UK tenants have a right to see their landlord’s insurance policy. Once requested, the landlord must supply details of the policy within 21 days, including the insured amount, insurer name, and covered risks. The tenant has the right to inspect and copy the policy.
Let’s dive deeper into why your tenants may request to see details of your insurance coverage and how you should react when they do.
At Glowsure, we understand the complexities and responsibilities that come with maintaining a harmonious tenant-landlord relationship. We can support you in finding the best insurance deal on your building insurance and other landlord insurance policies to protect you, your tenants and your rental properties.
For more information or to receive a quote, please contact us.
Why would a tenant want to inspect a landlord’s insurance?
Your insurance policy directly affects your tenant, so naturally, they may have an interest in seeing it. For example, in the event of a disaster, such as a fire or a flood, your insurance policy will dictate how quickly repairs can be made, how long they’ll have to find alternative accommodation and what they can expect in terms of rent reduction or compensation.
Also, by inspecting the policy, tenants can determine if they need to obtain their own home insurance to protect their possessions against damage caused or theft.
What should you do if a tenant asks to see your landlord insurance policy?

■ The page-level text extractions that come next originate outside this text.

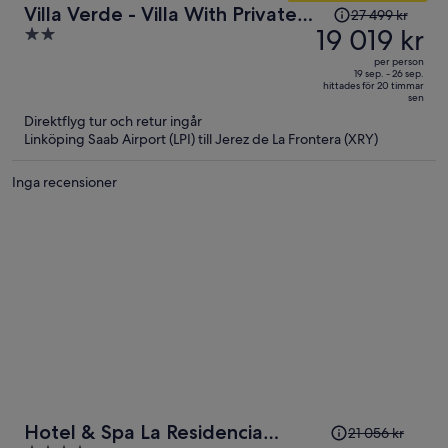
Priset
Villa Verde - Villa With Private
27 499 kr
var
19 019 kr
2
Pool In Tarifa
27 499 kr
out
per person
och
of
19 sep. - 26 sep.
hittades för 20 timmar
är
5
sen
nu
Direktflyg tur och retur ingår
19 019 kr
Linköping Saab Airport (LPI) till Jerez de La Frontera (XRY)
per
person
Inga recensioner
Priset
Hotel & Spa La Residencia
21 056 kr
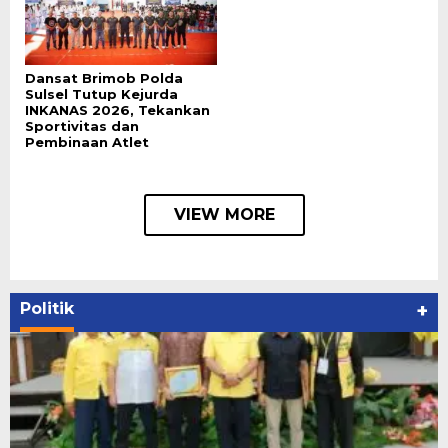
Dansat Brimob Polda
Sulsel Tutup Kejurda
INKANAS 2026, Tekankan
Sportivitas dan
Pembinaan Atlet
VIEW MORE
Politik
+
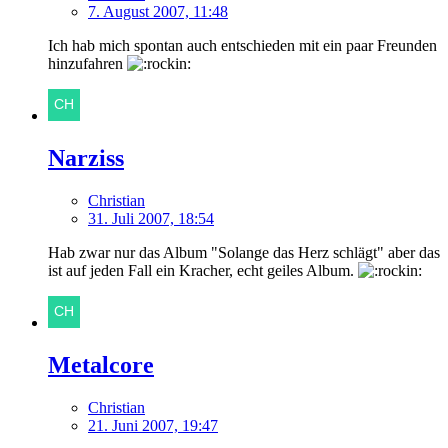
7. August 2007, 11:48
Ich hab mich spontan auch entschieden mit ein paar Freunden
hinzufahren
Narziss
Christian
31. Juli 2007, 18:54
Hab zwar nur das Album "Solange das Herz schlägt" aber das
ist auf jeden Fall ein Kracher, echt geiles Album.
Metalcore
Christian
21. Juni 2007, 19:47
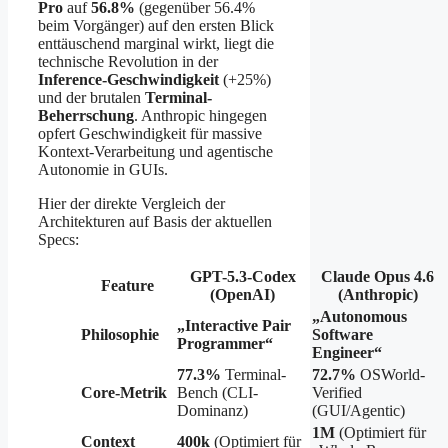
Pro
auf
56.8%
(gegenüber 56.4%
beim Vorgänger) auf den ersten Blick
enttäuschend marginal wirkt, liegt die
technische Revolution in der
Inference-Geschwindigkeit
(+25%)
und der brutalen
Terminal-
Beherrschung
. Anthropic hingegen
opfert Geschwindigkeit für massive
Kontext-Verarbeitung und agentische
Autonomie in GUIs.
Hier der direkte Vergleich der
Architekturen auf Basis der aktuellen
Specs:
GPT-5.3-Codex
Claude Opus 4.6
Feature
(OpenAI)
(Anthropic)
„Autonomous
„Interactive Pair
Philosophie
Software
Programmer“
Engineer“
77.3%
Terminal-
72.7%
OSWorld-
Core-Metrik
Bench (CLI-
Verified
Dominanz)
(GUI/Agentic)
1M
(Optimiert für
Context
400k
(Optimiert für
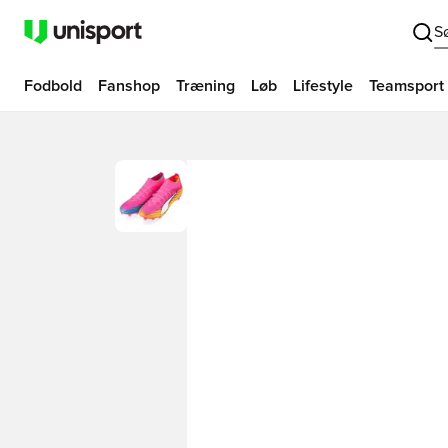
S
Fodbold
Fanshop
Træning
Løb
Lifestyle
Teamsport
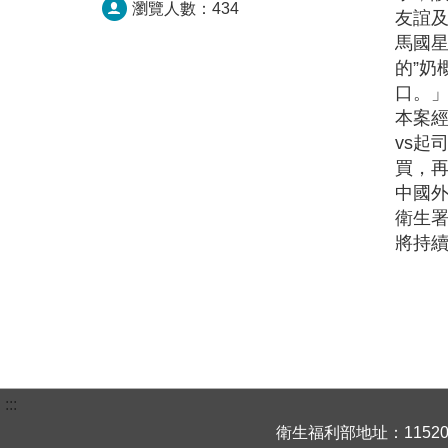
瀏覽人數：
434
友誼
馬國星
的”奶
口。
本案
vs起
買，
中國
衛生署
將持
:::
衛生福利部地址：115204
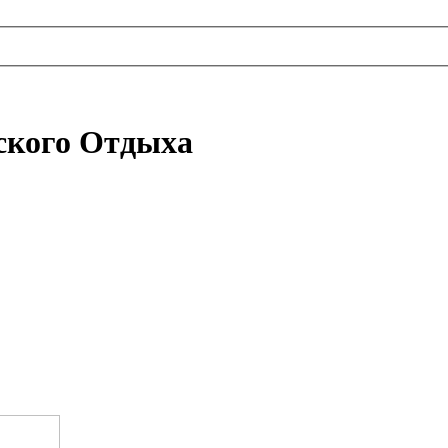
ского Отдыха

If a tenant asks to see your landlord’s insurance policy, you should provide it to them within 21 days of receiving the request. You may be hesitant to do so, but it’s essential to be transparent with your tenants. Not only is it your legal obligation to provide a copy of your policy if requested, but it’s also a good way to establish trust and open lines of communication.
You should also take the opportunity to explain what your insurance covers, i.e. structure of the building and any fixtures, fittings and furnishings that belong to you, and what it doesn’t, i.e. the tenant’s possessions. Remind them that it’s their responsibility to purchase their own home contents insurance to protect their personal belongings.
If a landlord refuses to provide their insurance documents to the tenant when requested, it would be considered a breach of their statutory obligations under the Landlord and Tenant Act 1985 and the Consumer Rights Act 2015. In this case, legal proceedings could be brought against the landlord.
Talk to Glowsure about your landlord insurance requirements
At Glowsure Insurance Brokers, we support landlords in finding the right insurance at the right price. You can rely on us for professional guidance on the commercial insurance market and expect friendly and high-quality service from our close-knit team.
Your tenants have the right to ask to see your landlord insurance policy, and it’s your legal obligation to provide it to them, if requested, within 21 days. While it may seem daunting to share this information, it’s essential to be transparent with your tenants to establish trust and open lines of communication.
By doing so, you’ll help create a positive relationship, which can lead to long-term tenancies and a profitable investment property.
Is it a legal requirement to have a tenancy agreement?
A tenancy agreement is not a legal requirement, but having one in place is strongly recommended. It outlines the terms and conditions of the tenancy, clarifies the rights and responsibilities of both parties and helps establish a framework for the landlord-tenant relationship.
The agreement can also include provisions related to insurance requirements, which can further protect the interests of both the landlord and the tenant.
What does landlord buildings insurance cover?
Policies differ, so it’s important to have a thorough understanding of what is and isn’t covered. But generally, buildings insurance for buy-to-let property covers the structure of the property, including the walls, roof, floors, and permanent fixtures, against perils like fire, flood, storm damage, and vandalism. Usually, accidental damage requires a separate policy.
Remember, landlord-tenant situations can be complex. This blog article is merely a guide, and it is essential to seek legal advice to ensure compliance with the law and to understand the specific rights and obligations in your situation.